Well, you see, I originally went to upgrade my seven-year-old computer, thinking I’d buy something cutting edge and current, like an iPad or a Macbook Air, but maybe save a little by purchasing from another company (of which I’m a shareholder). (That I’d be purchasing an Apple product was decided–I’m firmly anchored to their ecosystem. And I’m not a shareholder!) I’ve read lots o’ stuff online about specs and performance and features and thought I had a pretty good handle on the benefits and drawbacks of the product line. I’ve purchased a couple of iPads for the fam. Now it was my turn to get hip with the latest and greatest.

I went to my local Big Box Electronics Retailer where they wear blue and yellow shirts, fully expecting to buy there. I “hailed” a sales associate after a few minutes of looking at the machines on my own. She was pleasant, although I got the feeling she might have been heading somewhere else to do something else, rather than stop and speak with me. With little direct eye contact nor facial expression and frequent interruptions, she “listened” for a minute or two (which felt like 10 or 15 seconds to me), and made her recommendation. Rather than the shinier toys I coveted, she recommended the Macbook Pro to meet my needs, and called her manager over to confirm this. This rec made sense to me, given what I said I needed to do with it (though I was a little disappointed!). And the price was actually lower than offered on Apple’s site, so the “yippee, I’m getting a deal!” sensation made me feel alright about it.

The floor associate wandered off to do something else, and the manager began verifying pricing, filling out the paperwork–and heavily pushing add-on support services and warranties (“What happens if you drop it? This will protect you! And there’s no deductible each time, so you can drop it as often as you like! For Three Years!”) Final pricing was more than I was hoping to spend, but still within budget. Told him I’d think about it.

The next day, I’m near the Apple store in the mall and had some time to kill. With no intention of buying that night, I wandered in, near closing. Friendly greeter at the store’s front introduced me to a smiling associate to help me. Kirsten listened–really listened–to my story. My experience. My challenges with the present equipment. What I was hoping to accomplish and my needs. Even my desires to own the hipper new products! She looked at me and listened. And listened some more, engaging in back and forth with targeted questioning to balance the listening.

After several minutes of letting me ramble (probably seemed like a couple of hours to her!) yet keeping me focused through her skillful listening and questioning, she recommended the Macbook Pro to meet my needs. Same computer. I asked about the Applecare and “What’s this One-to-One thing?” (training and support), and she described it but left it to me to think about, with no pressure. (At this point we were more than ten minutes past the store’s closing time, although I wasn’t the last customer.) The list price of the computer actually was $120 higher, although the total package with support turned out to be about the same.

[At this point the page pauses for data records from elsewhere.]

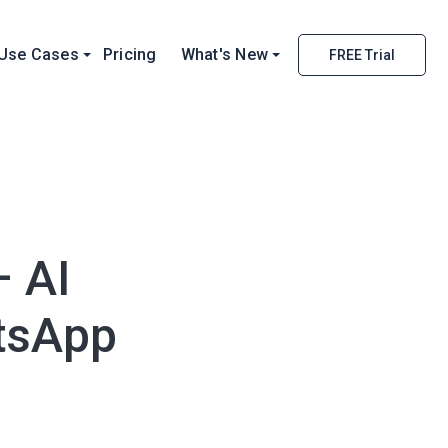
Use Cases
Pricing
What's New
FREE Trial
– AI
tsApp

I said I’d take it. (And now I was the last customer!)

What drives a business’s success?

Sales? Controlling expenses? Cash flow?

All important, and necessary. But, who’s achieving these business goals?

People. It’s the people in an organization, the employees carrying out the day-to-day tasks and activities that bring about the most desirous of business outcomes: profitable mission fulfillment. (And this applies for non-profit and governmental organizations, also, of course. The business outcome could be called “mission fulfillment in a financially meaningful way,” but the bottom line is as crucial to ongoing viability for them as for their for-profit siblings.)

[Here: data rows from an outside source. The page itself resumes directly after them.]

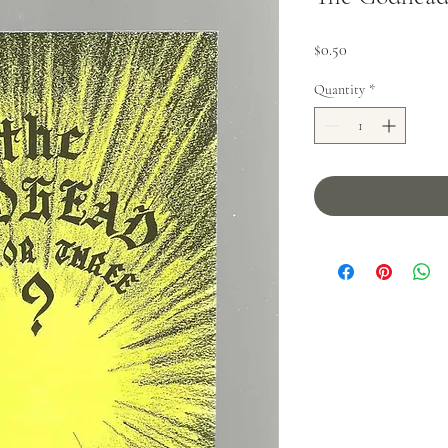
Price
$0.50
Quantity
*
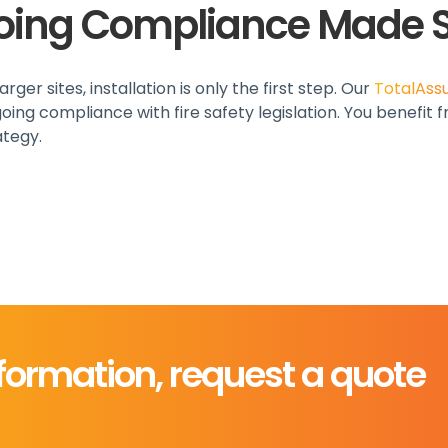
oing Compliance Made 
ger sites, installation is only the first step. Our
TotalAss
ing compliance with fire safety legislation. You benefit
ategy.
formation, request a quote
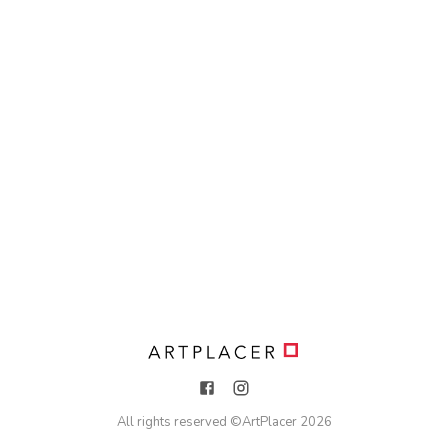
All rights reserved ©
ArtPlacer
2026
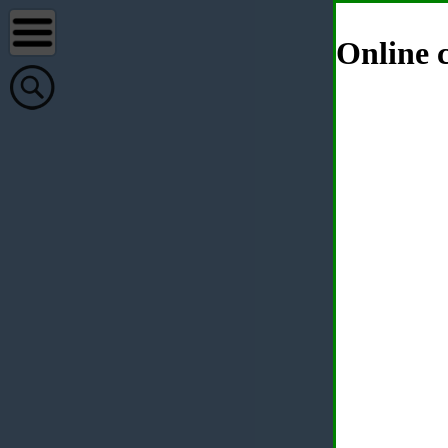
Online c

And from where do the people in the organization take their cues? Leadership.

Leadership that’s value-based and congruently “walks its talk” by behavioralizing and modeling its values. Leadership that treats its employees with honesty, fairness, and respect, building trust, commitment, and engagement.

Leadership is the lever to organizational success in how it defines and lives its company’s values, and engages employees in that culture and the real purpose of the business.